# EXTRACTED DATA:
--- START ---
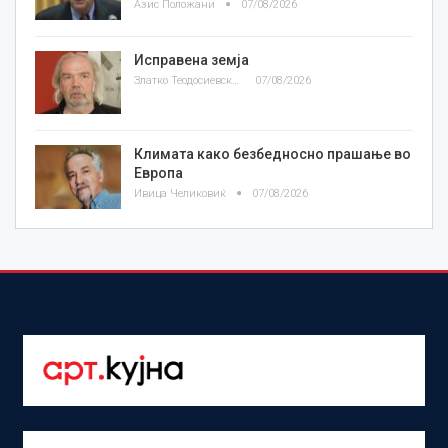
Азис Положани
07/08/2026
Исправена земја
Златко Теодосиевски
07/08/2026
Климата како безбедносно прашање во
Европа
Ивица Челиковиќ
07/08/2026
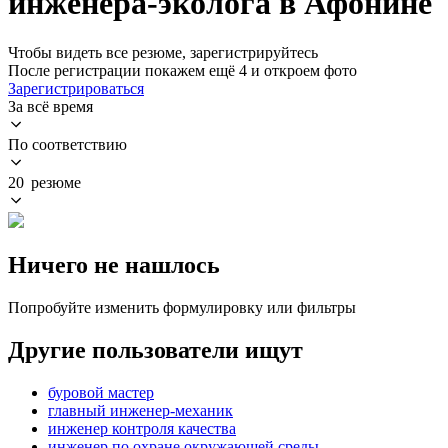
инженера-эколога в Афонине
Чтобы видеть все резюме, зарегистрируйтесь
После регистрации покажем ещё 4 и откроем фото
Зарегистрироваться
За всё время
По соответствию
20 резюме
Ничего не нашлось
Попробуйте изменить формулировку или фильтры
Другие пользователи ищут
буровой мастер
главный инженер-механик
инженер контроля качества
инженер по охране окружающей среды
--- END ---
# EXERCISE OBJECTIVE:
Reprint the data verbatim, pictures excluded.

# EXERCISE RESPONSE:
Азис Положани
07/08/2026
Исправена земја
Златко Теодосиевски
07/08/2026
Климата како безбедносно прашање во
Европа
Ивица Челиковиќ
07/08/2026
инженера-эколога в Афонине
Чтобы видеть все резюме, зарегистрируйтесь
После регистрации покажем ещё 4 и откроем фото
Зарегистрироваться
За всё время
По соответствию
20 резюме
Ничего не нашлось
Попробуйте изменить формулировку или фильтры
Другие пользователи ищут
буровой мастер
главный инженер-механик
инженер контроля качества
инженер по охране окружающей среды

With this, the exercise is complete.